In other words Kesseler syndrome does not create some sort of impassable barrier -- in the above analog imagine your risk of getting hit by a car if you stand in one place for 30 seconds - again, basically 0. It just makes collisions, over the longrun, more likely to occur between orbiting bodies. There's absolutely no risk of impairing our ability to get off Earth -- just our ability to circle around it for years in fixed orbits. And in reality, I think it's almost certain we'll eventually see a Kessler syndrome type event. The first thing two capable nations involved in an armed conflict would do is to destroy each others' satellites, resulting in a severe mutual crippling of both offensive and defensive capabilities (as well as civil chaos - imagine if GPS/comms were all taken out tomorrow!) at very low cost. So the only way we do not see a Kessler Syndrome type event is if there's literally never a significant armed conflict between any of US/Russia/China/India, and whatever other future nations develop this technology. The odds of that seem to be pretty much 0.
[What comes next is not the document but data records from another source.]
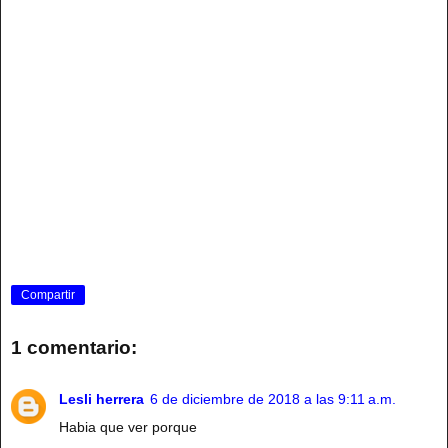
Compartir
1 comentario:
Lesli herrera
6 de diciembre de 2018 a las 9:11 a.m.
Habia que ver porque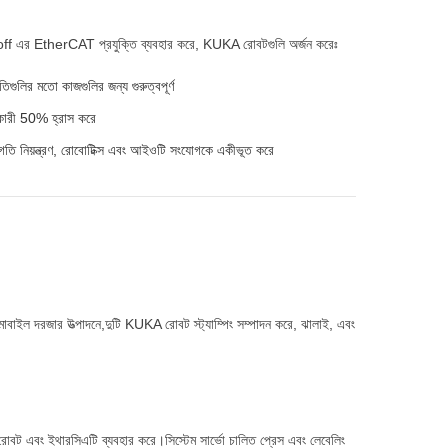
ff এর EtherCAT প্রযুক্তি ব্যবহার করে, KUKA রোবটগুলি অর্জন করেঃ
তিগুলির মতো কাজগুলির জন্য গুরুত্বপূর্ণ
োগকারী 50% হ্রাস করে
ি নিয়ন্ত্রণ, রোবোটিক্স এবং আইওটি সংযোগকে একীভূত করে
মোবাইল দরজার উত্পাদনে,দুটি KUKA রোবট স্ট্যাম্পিং সম্পাদন করে, ঝালাই, এবং
 রোবট এবং ইথারসিএটি ব্যবহার করে।সিস্টেম সার্ভো চালিত প্রেস এবং লেবেলিং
What makes the Kessler scenario worse is that every collision creates dozens or hundreds more cars, increasing the probability of a subsequent collision. Through positive feedback, large classes of orbits become unusable for meaningful mission lifetimes, even if the odds were still low for an individual spacecraft to have a collision in some short time window.
I doubt that “we might be able to shoot down your satellites too” is a good deterrent. I also don’t buy that the US aimed slightly next to the targets and just accidentally destroyed satellites, no way that higher ups would be satisfied by that
The China's example is there because it puts the threat mentioned in the title into a perspective.
We definitely shouldn't destroy any satellites, but we already did. I don't see a reason not to compare them when we discuss how big is the threat.
EDIT: to those who downvote this comment, I'd love an explanation why you think I shouldn't make this comparison. As far as I know, no country destroyed more than one, so how else am I supposed to compare them?
Also, HN finds usage of “whataboutism” a cliche perpetuated by The Last Week Tonight (John Oliver).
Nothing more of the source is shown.